◆ Directions ◆
Write out each line of the records that has "предназначен" in it.

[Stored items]
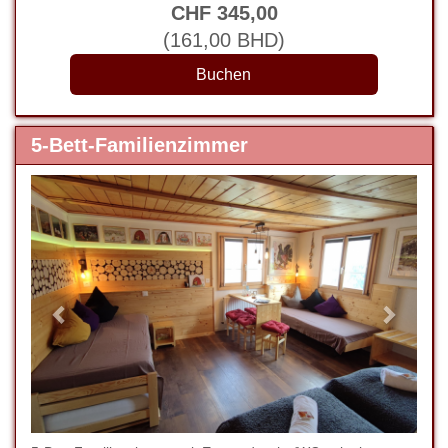
CHF
345
,00
(
161
,00
BHD
)
5-Bett-Familienzimmer
Previous
Next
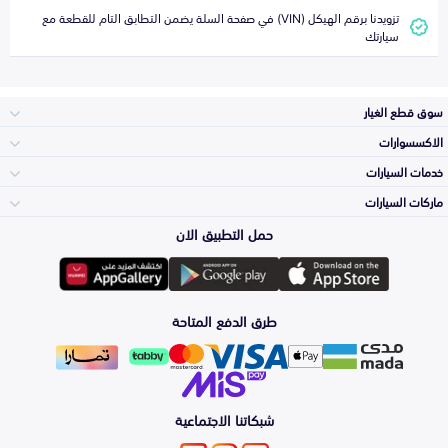
تزويدنا برقم الهيكل (VIN) في صفحة السلة يضمن التطابق التام للقطعة مع
سيارتك
سوق قطع الغيار
الاكسسوارات
الصدامات و الشبوك
خدمات السيارات
والواجهة
الاكسسوارات
ماركات السيارات
Top Selling
حمل التطبيق الان
المكائن، القيرات
تويوتا
وملحقاتها
لوازم الرحلات
Periodic Services
طرق الدفع المتاحة
الشمعات
هيونداي
والاصطبات (الاضاءة)
اكسسوارات العناية
Detailing
Services
الفرامل والأقمشة
شبكاتنا الاجتماعية
كيا
الزيوت و السوائل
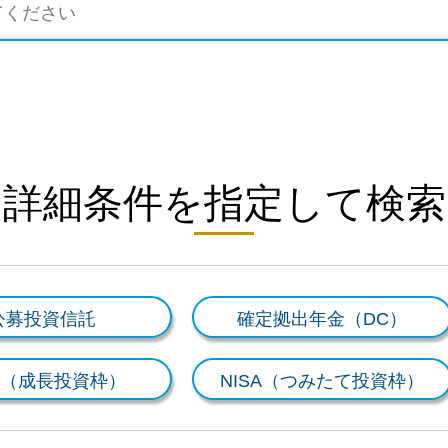
詳細条件を指定して検索
公募投資信託
確定拠出年金（DC）
SA（成長投資枠）
NISA（つみたて投資枠）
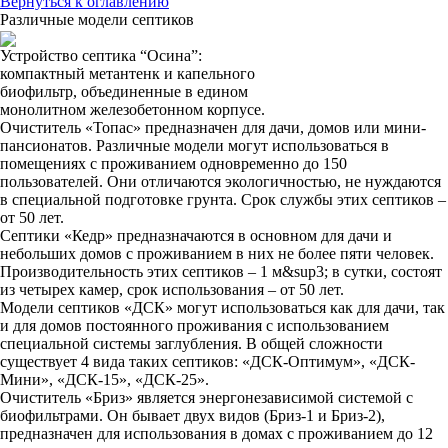
Вернуться к оглавлению
Различные модели септиков
Устройство септика “Осина”:
компактный метантенк и капельного
биофильтр, объединенные в едином
монолитном железобетонном корпусе.
Очиститель «Топас» предназначен для дачи, домов или мини-
пансионатов. Различные модели могут использоваться в
помещениях с проживанием одновременно до 150
пользователей. Они отличаются экологичностью, не нуждаются
в специальной подготовке грунта. Срок службы этих септиков –
от 50 лет.
Септики «Кедр» предназначаются в основном для дачи и
небольших домов с проживанием в них не более пяти человек.
Производительность этих септиков – 1 м&sup3; в сутки, состоят
из четырех камер, срок использования – от 50 лет.
Модели септиков «ДСК» могут использоваться как для дачи, так
и для домов постоянного проживания с использованием
специальной системы заглубления. В общей сложности
существует 4 вида таких септиков: «ДСК-Оптимум», «ДСК-
Мини», «ДСК-15», «ДСК-25».
Очиститель «Бриз» является энергонезависимой системой с
биофильтрами. Он бывает двух видов (Бриз-1 и Бриз-2),
предназначен для использования в домах с проживанием до 12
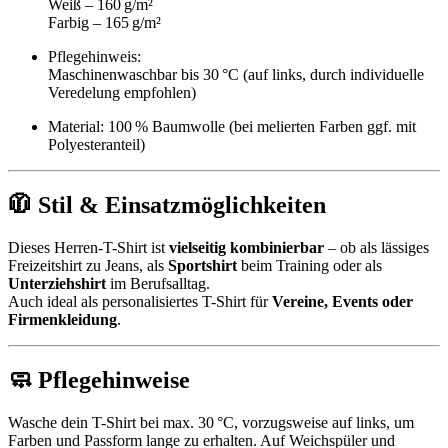
Weiß – 160 g/m²
Farbig – 165 g/m²
Pflegehinweis:
Maschinenwaschbar bis 30 °C (auf links, durch individuelle
Veredelung empfohlen)
Material: 100 % Baumwolle (bei melierten Farben ggf. mit
Polyesteranteil)
🧥 Stil & Einsatzmöglichkeiten
Dieses Herren-T-Shirt ist
vielseitig kombinierbar
– ob als lässiges
Freizeitshirt zu Jeans, als
Sportshirt
beim Training oder als
Unterziehshirt
im Berufsalltag.
Auch ideal als personalisiertes T-Shirt für
Vereine, Events oder
Firmenkleidung
.
🧼 Pflegehinweise
Wasche dein T-Shirt bei max. 30 °C, vorzugsweise auf links, um
Farben und Passform lange zu erhalten. Auf Weichspüler und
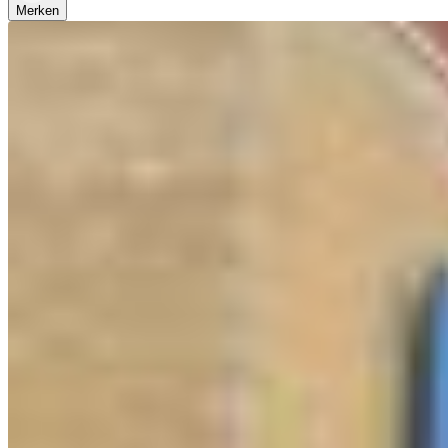
Merken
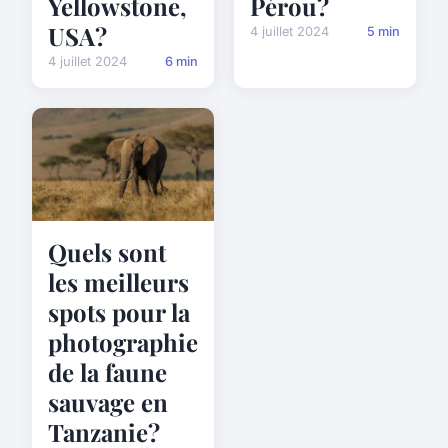
Yellowstone,
Pérou?
USA?
4 juillet 2024
5 min
4 juillet 2024
6 min
Quels sont
les meilleurs
spots pour la
photographie
de la faune
sauvage en
Tanzanie?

◆ Task answer ◆
Очиститель «Топас» предназначен для дачи, домов или мини-
предназначен для использования в домах с проживанием до 12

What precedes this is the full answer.